The following sections explain each component in detail.


Hevo Connection

The configuration component that enables the Hevo Airflow Provider to securely communicate with Hevo Pipelines. The Connection serves as a central repository for credentials and environment settings required for authentication, allowing Airflow to securely manage sensitive information and eliminating the need to store credentials directly in DAG files.

The Connection performs the following actions to manage the identity and access for the Hevo Airflow Provider:

  • Securely stores the credentials required to call Hevo APIs.

  • Defines the Base URL (Host) for the Hevo API, ensuring that the requests are routed to the correct region.

  • Acts as a single point of update for API credentials. When a key is rotated, it needs to be updated only in the connection settings, not in individual tasks.

  • Leverages Airflow’s encryption to ensure API keys are protected within the metadata database.

The Connection serves as the identity source for HevoHook. It retrieves the following details required for orchestration:

  • The Hevo Airflow Provider uses hevo_airflow_conn_id as the default connection ID to retrieve credentials if no other ID is specified in the task.

  • The API key retrieved from the Connection is used to authorize all requests sent to Hevo Pipelines.

  • The Base URL ensures that all API calls triggered by Hevo Operators or Sensors are directed to the correct environment.


Hevo Hook

The foundational building block used by all other Hevo Airflow components. It serves as the primary interface between Airflow and Hevo’s APIs, managing the communication required for orchestration.

The Hevo Hook performs the following actions to handle low-level interaction with Hevo:

  • Manages connection and authentication requests to Hevo.

  • Calls the specific Hevo APIs required to trigger and manage your Pipelines.

  • Converts raw API responses into clean Python structures for easy consumption by the Operators and Sensors.

Hevo Hook provides helper methods that allow the HevoOperator and HevoSensor to:

  • Trigger manual syncs or restart specific Pipelines.

  • Retrieve Pipeline settings and associated schemas.
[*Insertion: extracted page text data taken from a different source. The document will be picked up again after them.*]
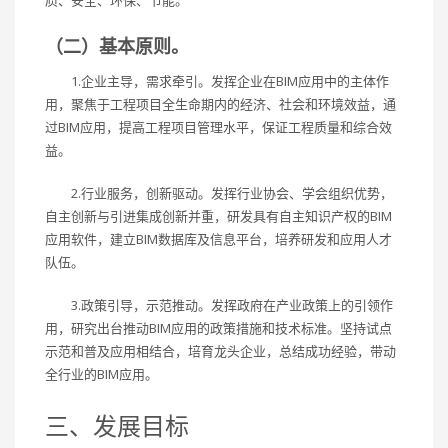
（二）基本原则。
1.企业主导，需求牵引。发挥企业在BIM应用中的主体作
用，聚焦于工程项目全生命期内的经济、社会和环境效益，通
过BIM应用，提高工程项目管理水平，保证工程质量和综合效
益。
2.行业服务，创新驱动。发挥行业协会、学会组织优势，
自主创新与引进集成创新并重，研发具有自主知识产权的BIM
应用软件，建立BIM数据库及信息平台，培养研发和应用人才
队伍。
3.政策引导，示范推动。发挥政府在产业政策上的引领作
用，研究出台推动BIM应用的政策措施和技术标准。坚持试点
示范和普及应用相结合，培育龙头企业，总结成功经验，带动
全行业的BIM应用。
三、发展目标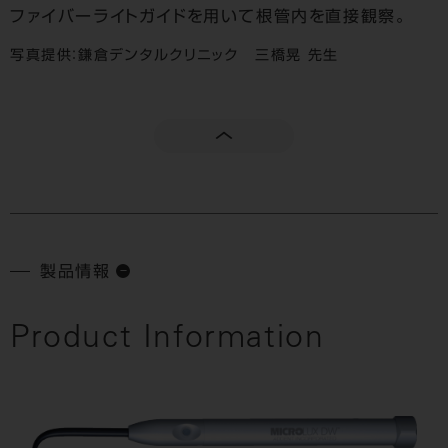
ファイバーライトガイドを用いて根管内を直接観察。
写真提供：
鎌倉デンタルクリニック 三橋晃 先生
製品情報
Product Information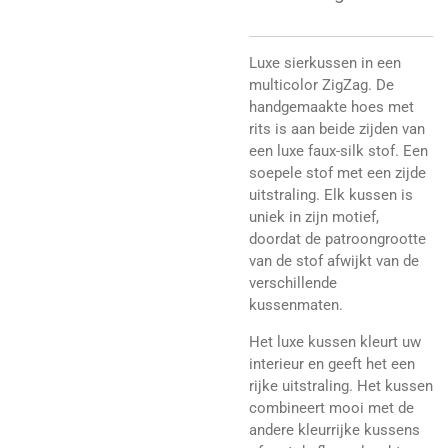
Luxe sierkussen in een
multicolor ZigZag. De
handgemaakte hoes met
rits is aan beide zijden van
een luxe faux-silk stof. Een
soepele stof met een zijde
uitstraling. Elk kussen is
uniek in zijn motief,
doordat de patroongrootte
van de stof afwijkt van de
verschillende
kussenmaten.
Het luxe kussen kleurt uw
interieur en geeft het een
rijke uitstraling. Het kussen
combineert mooi met de
andere kleurrijke kussens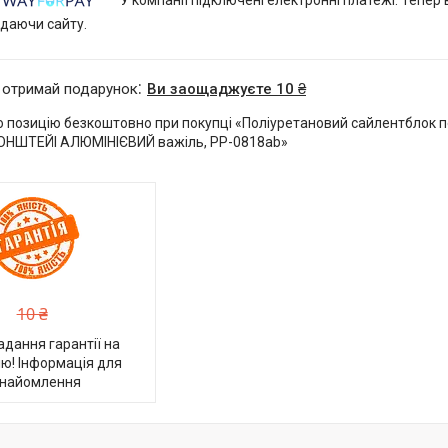
У компанії підключені електронні платежі. Тепер
идаючи сайту.
 отримай подарунок
Ви заощаджуєте 10 ₴
 позицію безкоштовно при покупці «Поліуретановий сайлентблок 
ОНШТЕЙІ АЛЮМІНІЄВИЙ важіль, PP-0818ab»
10 ₴
адання гарантії на
ю! Інформація для
найомлення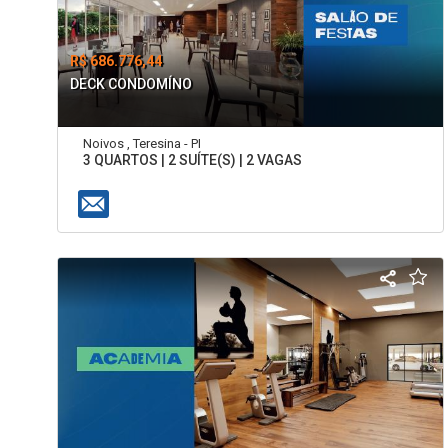
R$ 686.776,44
DECK CONDOMÍNO
Noivos , Teresina - PI
3 QUARTOS | 2 SUÍTE(S) | 2 VAGAS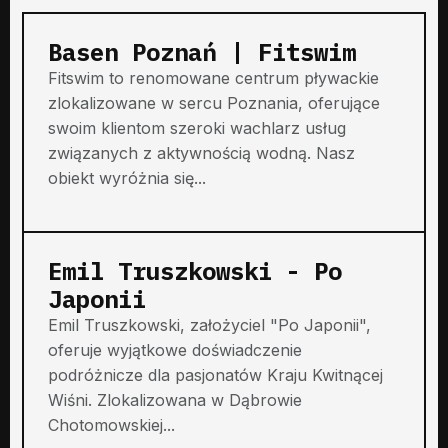
Basen Poznań | Fitswim
Fitswim to renomowane centrum pływackie
zlokalizowane w sercu Poznania, oferujące
swoim klientom szeroki wachlarz usług
związanych z aktywnością wodną. Nasz
obiekt wyróżnia się...
Emil Truszkowski - Po
Japonii
Emil Truszkowski, założyciel "Po Japonii",
oferuje wyjątkowe doświadczenie
podróżnicze dla pasjonatów Kraju Kwitnącej
Wiśni. Zlokalizowana w Dąbrowie
Chotomowskiej...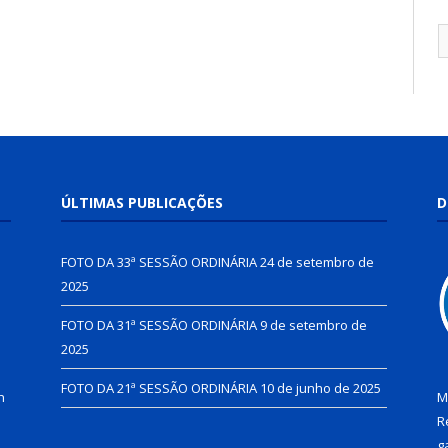
ÚLTIMAS PUBLICAÇÕES
D
FOTO DA 33ª SESSÃO ORDINÁRIA
24 de setembro de
2025
FOTO DA 31ª SESSÃO ORDINÁRIA
9 de setembro de
2025
FOTO DA 21ª SESSÃO ORDINÁRIA
10 de junho de 2025
h
M
R
g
  • Look up details of a specific job by ID or find the most recent active job of a given type in the Pipeline.


Hevo Operator

The custom operator provided by Hevo to orchestrate a Hevo Pipeline from within an Airflow Directed Acyclic Graph (DAG). This component does the following:

  • Interacts with the HevoHook to retrieve the connection details and call the Hevo API

  • For the specified Pipeline:

    • Validates the Pipeline state and configuration.
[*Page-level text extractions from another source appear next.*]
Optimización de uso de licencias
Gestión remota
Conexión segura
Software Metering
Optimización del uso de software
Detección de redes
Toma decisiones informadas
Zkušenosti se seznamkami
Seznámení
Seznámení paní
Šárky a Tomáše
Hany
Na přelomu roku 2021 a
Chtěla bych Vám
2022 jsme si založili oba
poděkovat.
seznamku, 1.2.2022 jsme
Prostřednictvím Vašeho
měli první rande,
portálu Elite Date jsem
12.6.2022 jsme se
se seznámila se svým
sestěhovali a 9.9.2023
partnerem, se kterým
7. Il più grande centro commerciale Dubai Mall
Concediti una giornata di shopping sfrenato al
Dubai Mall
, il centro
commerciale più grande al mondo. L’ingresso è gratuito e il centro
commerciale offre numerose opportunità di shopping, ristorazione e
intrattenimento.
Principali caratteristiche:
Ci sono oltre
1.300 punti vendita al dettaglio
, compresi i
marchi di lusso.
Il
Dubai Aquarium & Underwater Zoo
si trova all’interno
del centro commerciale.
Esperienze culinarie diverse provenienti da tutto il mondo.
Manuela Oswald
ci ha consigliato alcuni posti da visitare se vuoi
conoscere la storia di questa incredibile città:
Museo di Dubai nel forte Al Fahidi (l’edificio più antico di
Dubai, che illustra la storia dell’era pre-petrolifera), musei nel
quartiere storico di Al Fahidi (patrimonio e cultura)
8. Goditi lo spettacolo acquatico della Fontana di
    • Starts a job to sync data.

The operator supports the following modes:

  • Trigger and Continue
    In this mode, the operator task triggers the sync and marks the task as complete upon receiving a successful response from the API call. You can achieve this by setting the following parameter values:

    • wait_for_completion=False

    • deferrable=False

    Example flow:

    Source ingestion → HevoOperator (trigger and continue) → HevoSensor (wait) → Warehouse

  • Synchronous Wait on Worker
    In this mode, the operator task initiates the sync and continuously checks the called API until the Pipeline job reaches a final state, such as Completed, Completed with Failures, or Failed. You can achieve this by setting the following parameter values:

    • wait_for_completion=True

    • deferrable=False

    Example flow:

    Source ingestion → HevoOperator (trigger and wait) → Warehouse

  • Trigger and Asynchronous Wait
    In this mode, the operator task initiates the sync and defers the monitoring to the triggerer. The task is resumed only after the Pipeline job finishes. You can achieve this by setting the following parameter values:

    • wait_for_completion=True

    • deferrable=True

    Example flow:

    Source ingestion → HevoOperator(wait_for_completion=True, deferrable=True) → Warehouse


Hevo Sensor

A special type of operator that monitors the status of a Pipeline job inside an Airflow Directed Acyclic Graph (DAG). It implements a polling-based strategy, acting as a synchronization point to ensure that downstream tasks are run only when the specified conditions are met.

The sensor performs the following actions to manage external orchestration:

  • Calls Hevo Pipeline Jobs APIs via HevoHook at a fixed interval.

  • Checks the status of the Pipeline job against a target list of success states:

    • If the status is in the target list, the sensor resumes the DAG.

    • If the status is not in the target list, the task is deferred. The sensor continues checking at a fixed interval or times out.

    • If the status is an error state not in the target list, the sensor fails. The DAG may be retried or stopped.

The sensor’s polling behavior is controlled by the following parameters:

  • poke_interval: The fixed interval (in seconds) at which the sensor checks the status of the Hevo Pipeline.

  • timeout: The maximum allowable time (in seconds) that the sensor can check the Pipeline status against the target list. The task is marked as failed if the Pipeline has not reached the target statuses.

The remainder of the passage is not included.